1-6 採集の護衛

 森に向かう途中の草原では時々足を止めて草を抜いては肩掛け鞄に入れていくシルフ。

 何か手伝おうか?と聞いてみたが私の仕事なので!と断られてしまった。


 森に入ってからは草を抜いたりきのこを抜いたり樹皮を剥いだりして鞄につめていく。途中でゴブリンやでかい兎に遭遇して俺はそっちの対応。と言っても気の流れを邪魔するように棒で付いて動きが止まったところをナイフでザクっとやれば終わり。

 動物と闘ったことは無かったけど気の流れがある生き物なら問題なさそうだ。


「植物の魔物っているの?」

「私が知ってるのは人面樹や人食い花と呼ばれる魔物ですね。実際に見たことはないのですが」


 やはりいるのか。魔物がどうかはわからないが植物の気の流れはほとんど見えない。というより気は見えるんだけど流れが遅すぎて流れてるのか止まってるのかがわからない。

 魔物であれば実際に動くんだろうし気の流れも見えればいいんだけど。

 鉱物や液体などの魔物もいるんだろうか・・・知識が必要だ。


「図鑑というか、魔物のことを知る方法って何かないかな?」

「役場に資料室があってそこにあると思います。私も採集のために素材となる植物を調べたりしますし」

「魔法のことも調べたりできるかな?」

「魔法関連の本もあったはずです。ただ魔法は個人個人の感覚の差が大きいらしく本などで学ぶのは難しいです」

「まぁ使えなくてもどんな魔法があるかとかも知りたいから」

「たしかにそうですね。魔法を使ってくる魔物もいますし」


 魔法使ってくるの?それは大問題だ。遠距離での戦いになるなら現状攻撃手段がない。そうなると魔法の会得を急がないとなぁ。

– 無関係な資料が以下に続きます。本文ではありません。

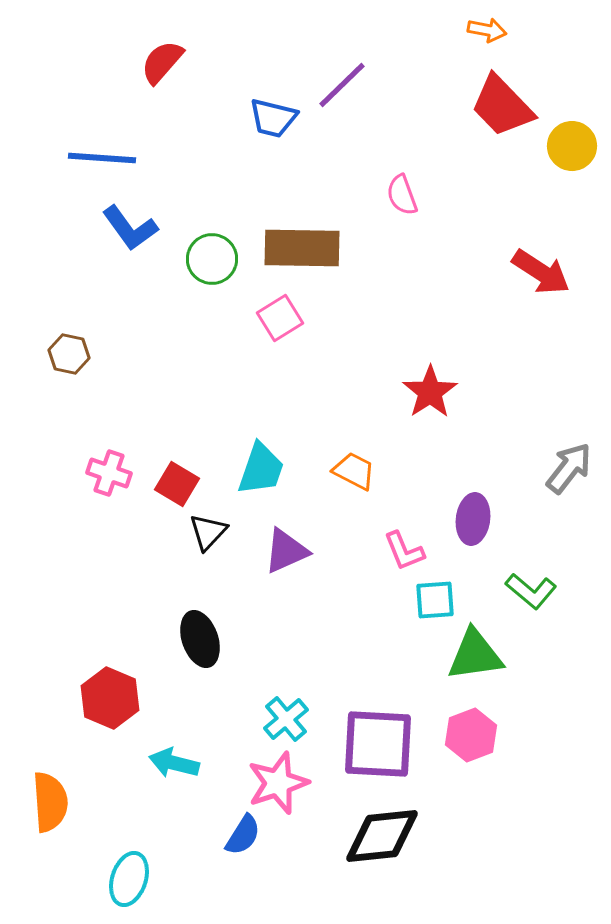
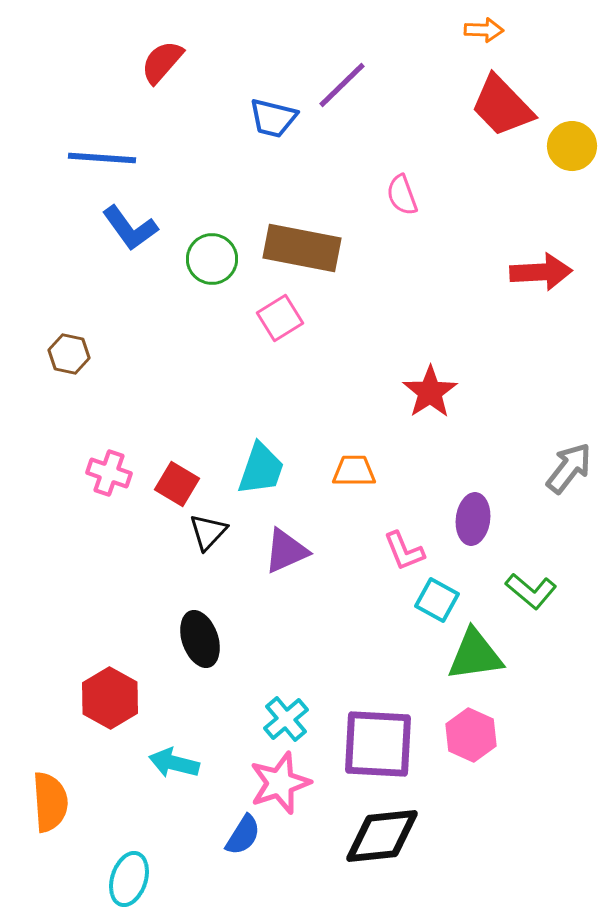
orange arrow: moved 3 px left; rotated 9 degrees counterclockwise
brown rectangle: rotated 10 degrees clockwise
red arrow: rotated 36 degrees counterclockwise
orange trapezoid: rotated 27 degrees counterclockwise
cyan square: moved 2 px right; rotated 33 degrees clockwise
red hexagon: rotated 6 degrees clockwise
pink hexagon: rotated 15 degrees counterclockwise
pink star: moved 2 px right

 そんなこんなで会話しながらもせっせと草集めをするシルフ。

 今は川辺に来て石をひっくり返したりしながら苔みたいなのを削っている。

 植物採集なんて簡単そうに思えたが何が売れるかなんて知識がないとやってられない。

 そう考えるとシルフは勉強熱心なんだと思う。

 ちなみに俺は先ほど狩った兎の血抜きをしている。こいつの肉は食えるとのことなので夕食に使ってもらおう。やはり食卓に肉は欲しい。


「これって今焼いて食べれないかな?」

「魔法が使えればいいんですが火が用意できませんし調味料も持ってきてないので難しいですね」

「火を起こす魔道具は手に入らないの?」

「持ち歩けるものは値が張りますね。旅をする方や狩りで野営をしたりする人達にとっては必須のものなので。水飲みも貴重なものなんですよ!」

「でも魔法使える人は必要ないんじゃないの?」

「はい、ですが火や水の魔法が使える人で戦士をされている人はそんなに多くないので。そういった人はいろんなパーティから誘われてしまうのでパーティ内に火と水魔法が確保できない人達も少なくありません」


 魔法のある世界!と思っていたが思ったよりも魔法のハードルは高いみたいだ。火や水を出せるだけで引っ張りだこになる戦士界隈。


 そうなると戦士としてやっていくならやっぱり自分で習得するしかないか。


「鞄がいっぱいになってきたのでそろそろ帰りましょうか。いいですか?」

「今日の夕ご飯は確保したしそうしようか」


 血抜きした兎2匹を棒に吊るして肩から担ぐ。ちょっと重いけど気と魔力を使って力をこめると楽々運べそうだ。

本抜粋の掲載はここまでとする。